| Required action |
Go to the line containing "[Cerrar] (240, 265)" and retype it and every later line exactly as written, up to the last line of the entries. Keep pictures out.

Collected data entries
═══

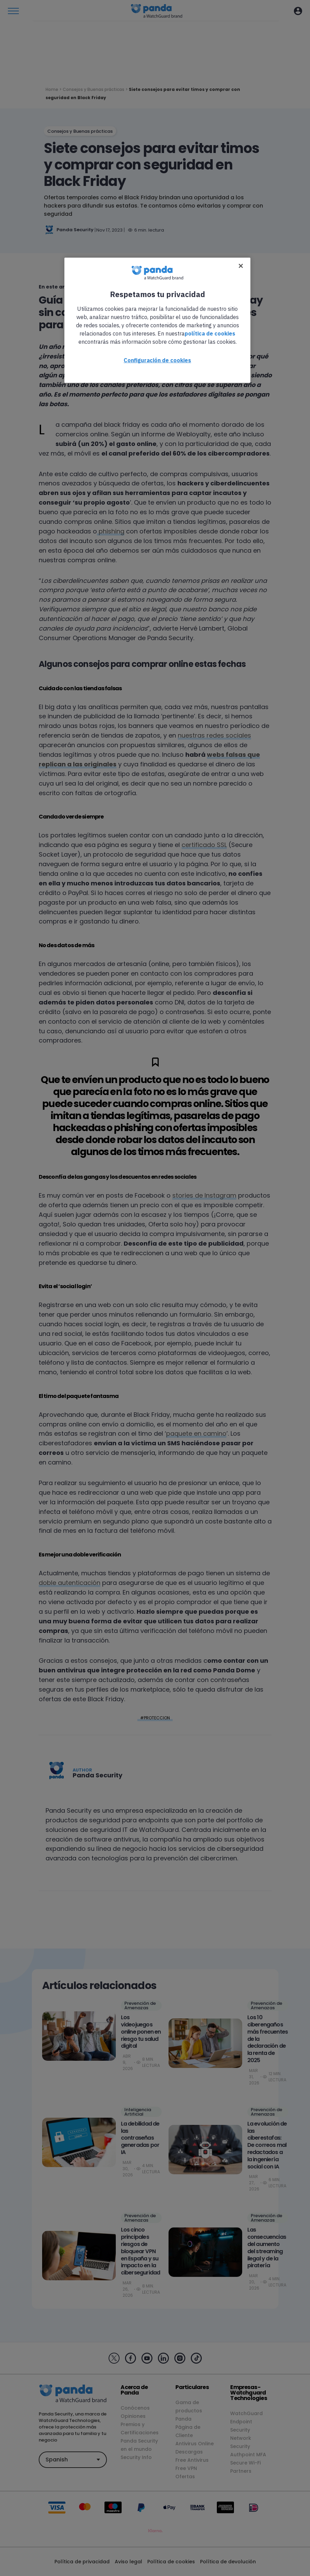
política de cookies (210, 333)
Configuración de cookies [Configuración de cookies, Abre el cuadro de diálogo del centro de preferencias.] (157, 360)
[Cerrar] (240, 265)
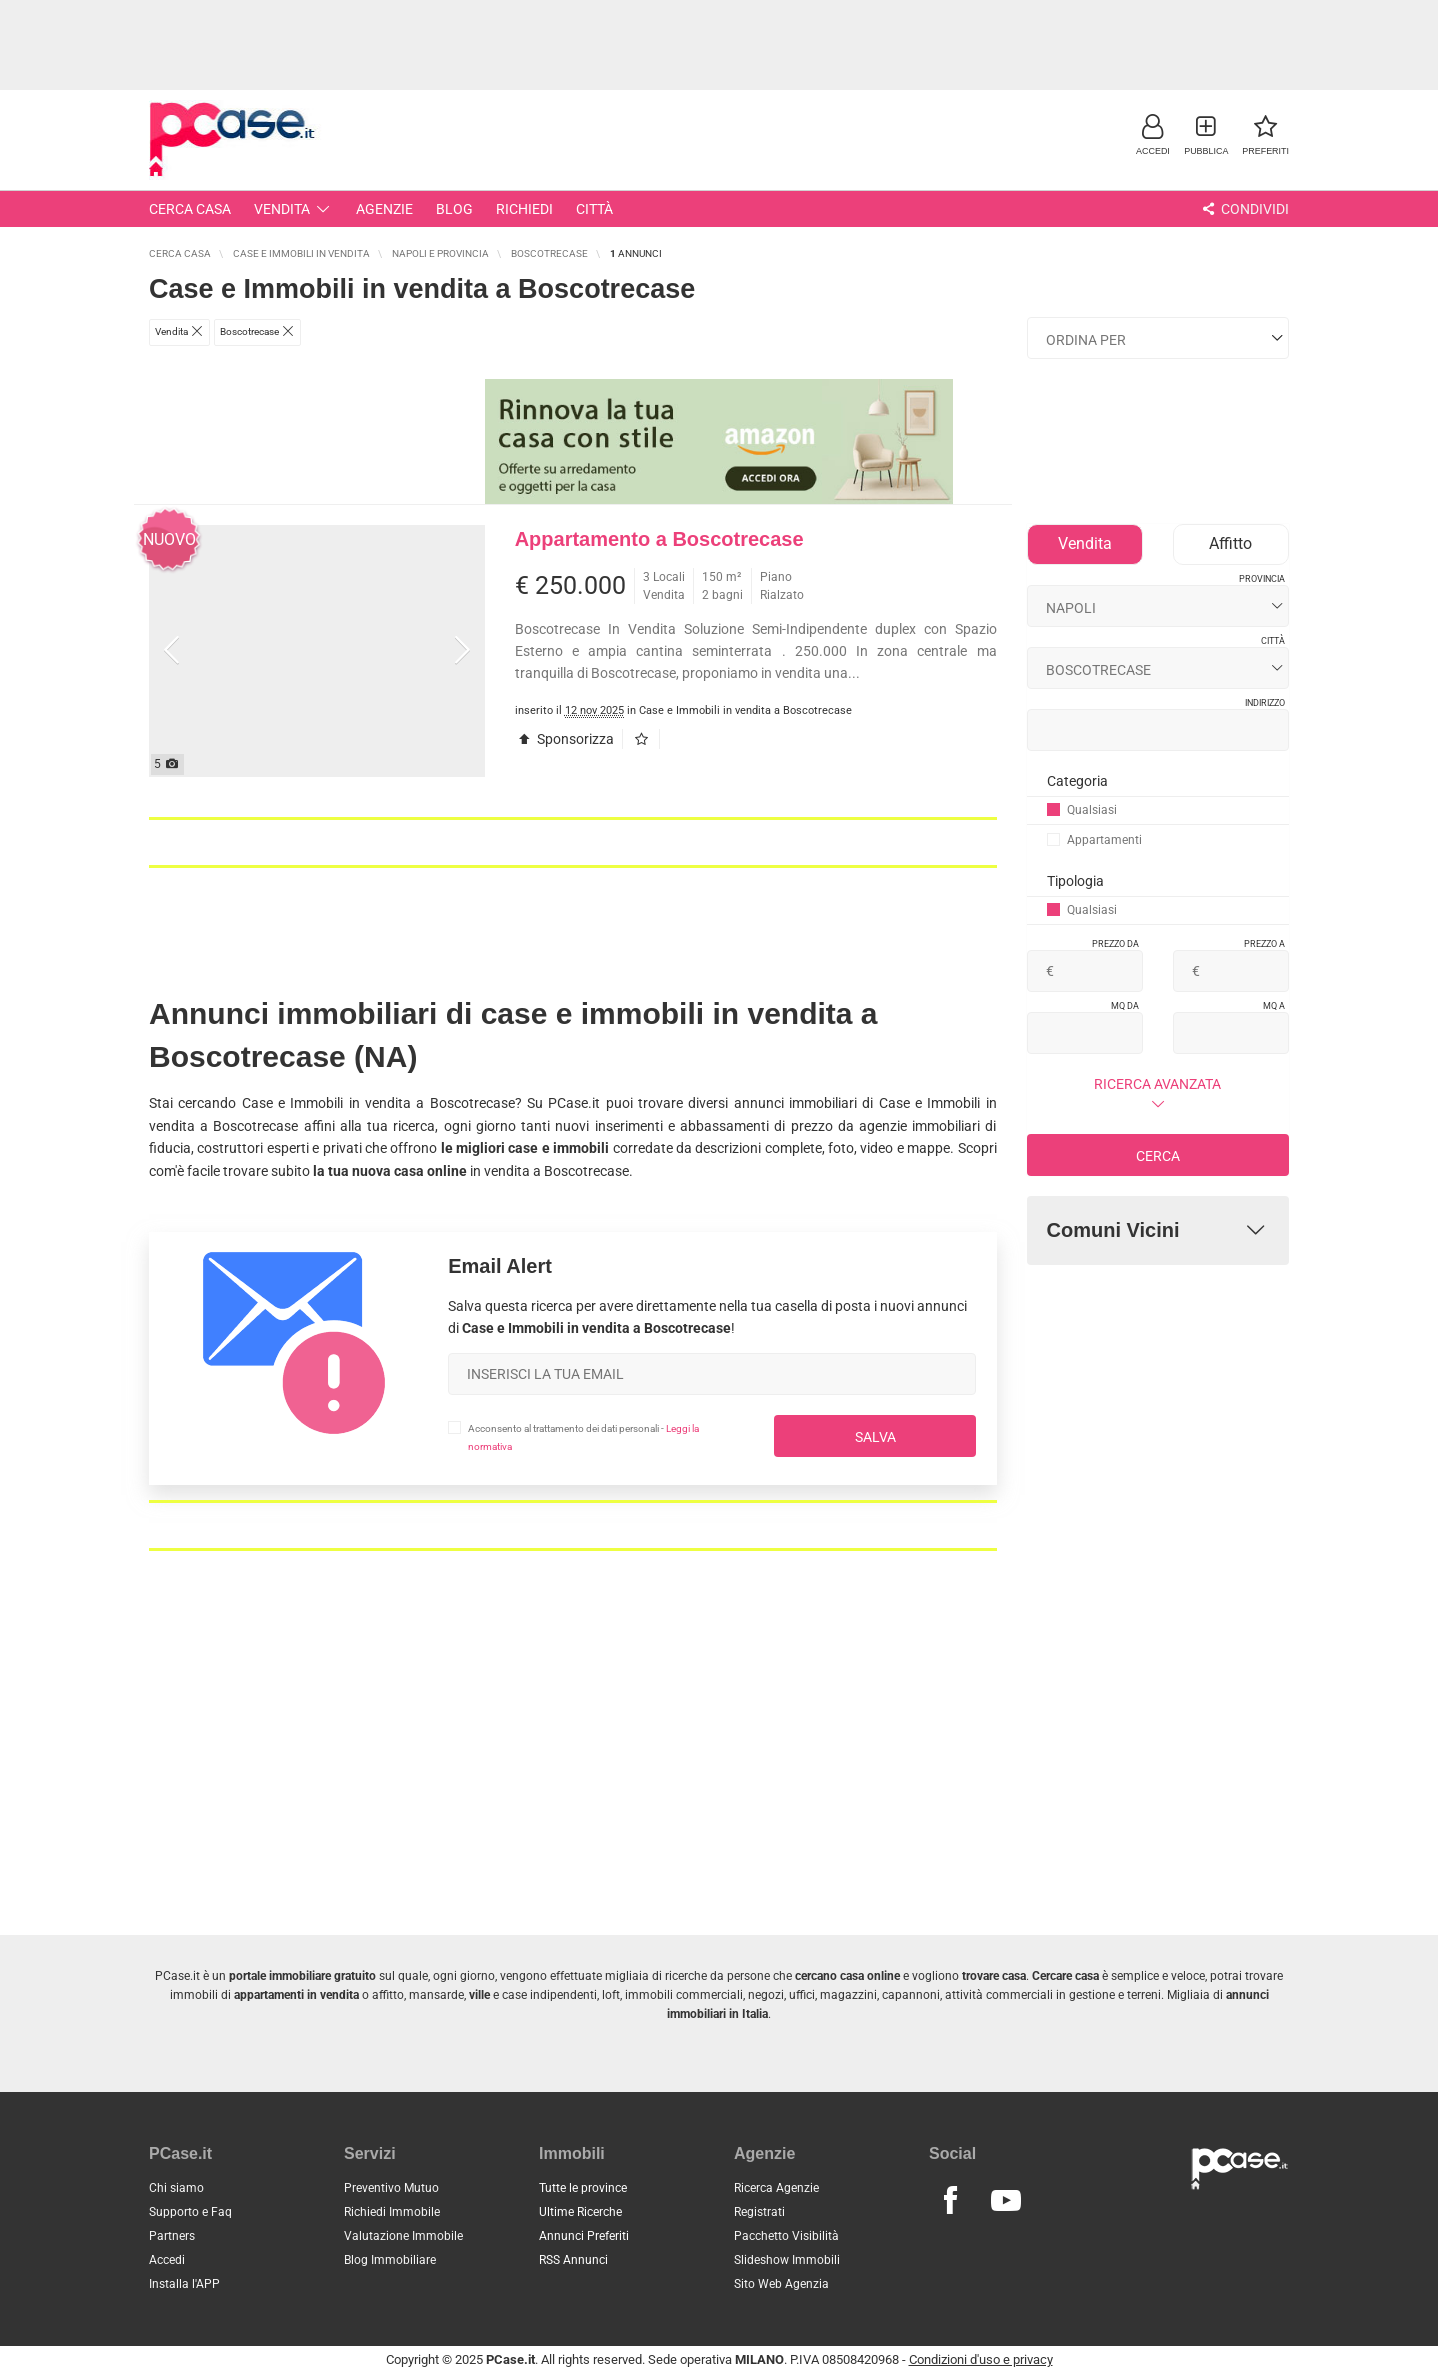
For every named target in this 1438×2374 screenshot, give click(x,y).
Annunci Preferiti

═══

| Your response |
[Cerrar] (240, 265)
For every named target in this 1438×2374 screenshot, give click(x,y).
Annunci Preferiti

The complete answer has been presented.